Below is a block of records. Copy every line in it that contains the word "akan".

..............................

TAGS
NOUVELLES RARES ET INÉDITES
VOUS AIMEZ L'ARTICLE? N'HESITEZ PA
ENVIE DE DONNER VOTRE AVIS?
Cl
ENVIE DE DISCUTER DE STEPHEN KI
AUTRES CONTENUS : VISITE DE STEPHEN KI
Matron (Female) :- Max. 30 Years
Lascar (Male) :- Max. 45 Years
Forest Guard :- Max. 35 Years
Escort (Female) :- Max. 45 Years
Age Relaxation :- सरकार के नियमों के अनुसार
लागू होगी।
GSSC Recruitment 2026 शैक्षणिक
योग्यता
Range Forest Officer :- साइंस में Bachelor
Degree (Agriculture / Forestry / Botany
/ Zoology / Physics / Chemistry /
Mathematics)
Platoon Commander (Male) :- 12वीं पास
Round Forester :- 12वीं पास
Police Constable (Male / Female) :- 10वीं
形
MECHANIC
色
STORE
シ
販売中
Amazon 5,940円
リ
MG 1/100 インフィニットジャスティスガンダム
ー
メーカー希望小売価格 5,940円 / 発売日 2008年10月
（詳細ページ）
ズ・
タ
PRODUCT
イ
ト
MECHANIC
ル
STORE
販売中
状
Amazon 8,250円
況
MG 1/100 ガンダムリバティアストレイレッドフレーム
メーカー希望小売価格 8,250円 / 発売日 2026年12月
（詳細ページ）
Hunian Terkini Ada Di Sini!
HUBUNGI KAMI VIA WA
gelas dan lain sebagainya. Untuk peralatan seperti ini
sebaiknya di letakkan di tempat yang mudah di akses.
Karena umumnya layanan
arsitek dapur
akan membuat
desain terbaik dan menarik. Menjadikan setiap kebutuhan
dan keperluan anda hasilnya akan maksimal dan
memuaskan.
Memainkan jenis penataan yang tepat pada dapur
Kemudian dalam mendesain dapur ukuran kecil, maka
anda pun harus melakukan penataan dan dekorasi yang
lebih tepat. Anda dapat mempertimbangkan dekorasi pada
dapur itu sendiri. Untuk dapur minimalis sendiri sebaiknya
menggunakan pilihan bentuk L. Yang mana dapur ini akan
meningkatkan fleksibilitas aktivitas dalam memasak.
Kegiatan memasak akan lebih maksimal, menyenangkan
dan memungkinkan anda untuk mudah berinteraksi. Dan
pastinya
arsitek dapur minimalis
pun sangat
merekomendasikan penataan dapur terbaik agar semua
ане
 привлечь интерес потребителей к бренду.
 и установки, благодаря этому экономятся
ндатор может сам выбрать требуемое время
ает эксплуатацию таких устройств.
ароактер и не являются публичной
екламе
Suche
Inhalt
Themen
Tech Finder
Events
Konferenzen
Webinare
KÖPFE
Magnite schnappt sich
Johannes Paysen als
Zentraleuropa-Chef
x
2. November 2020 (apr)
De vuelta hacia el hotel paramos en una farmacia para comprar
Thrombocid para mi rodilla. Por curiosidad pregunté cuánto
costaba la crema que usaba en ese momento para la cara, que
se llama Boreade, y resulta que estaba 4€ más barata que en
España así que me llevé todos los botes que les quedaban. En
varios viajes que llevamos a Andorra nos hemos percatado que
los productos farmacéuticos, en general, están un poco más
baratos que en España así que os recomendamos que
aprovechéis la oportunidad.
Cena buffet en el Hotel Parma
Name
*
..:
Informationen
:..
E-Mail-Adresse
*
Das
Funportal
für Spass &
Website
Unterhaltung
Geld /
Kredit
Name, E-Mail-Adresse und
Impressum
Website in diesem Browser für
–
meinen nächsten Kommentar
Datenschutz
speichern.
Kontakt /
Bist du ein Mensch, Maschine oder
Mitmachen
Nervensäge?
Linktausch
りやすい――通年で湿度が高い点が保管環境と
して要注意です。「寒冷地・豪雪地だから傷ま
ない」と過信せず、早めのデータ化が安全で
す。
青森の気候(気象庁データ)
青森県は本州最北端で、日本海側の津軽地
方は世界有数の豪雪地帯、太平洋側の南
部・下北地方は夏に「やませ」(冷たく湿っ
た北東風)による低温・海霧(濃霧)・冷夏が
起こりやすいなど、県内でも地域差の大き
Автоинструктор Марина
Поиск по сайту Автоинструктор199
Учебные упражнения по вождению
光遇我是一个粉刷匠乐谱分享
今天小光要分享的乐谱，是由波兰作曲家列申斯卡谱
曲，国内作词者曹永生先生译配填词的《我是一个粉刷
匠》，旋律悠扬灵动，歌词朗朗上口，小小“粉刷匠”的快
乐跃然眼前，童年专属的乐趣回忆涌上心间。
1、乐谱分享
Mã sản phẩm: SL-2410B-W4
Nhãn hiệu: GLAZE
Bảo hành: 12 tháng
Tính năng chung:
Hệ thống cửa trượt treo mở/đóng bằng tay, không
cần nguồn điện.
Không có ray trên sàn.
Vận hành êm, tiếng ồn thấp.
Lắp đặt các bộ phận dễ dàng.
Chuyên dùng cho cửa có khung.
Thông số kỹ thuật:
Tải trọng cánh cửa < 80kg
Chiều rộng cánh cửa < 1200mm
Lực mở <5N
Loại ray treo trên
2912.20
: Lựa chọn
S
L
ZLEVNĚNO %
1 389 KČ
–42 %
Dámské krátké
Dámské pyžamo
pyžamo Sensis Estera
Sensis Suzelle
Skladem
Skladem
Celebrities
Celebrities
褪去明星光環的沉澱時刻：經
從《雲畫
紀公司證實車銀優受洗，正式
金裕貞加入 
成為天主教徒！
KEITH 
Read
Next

..............................

» **Reply**:
akan membuat
dan keperluan anda hasilnya akan maksimal dan
menggunakan pilihan bentuk L. Yang mana dapur ini akan
Kegiatan memasak akan lebih maksimal, menyenangkan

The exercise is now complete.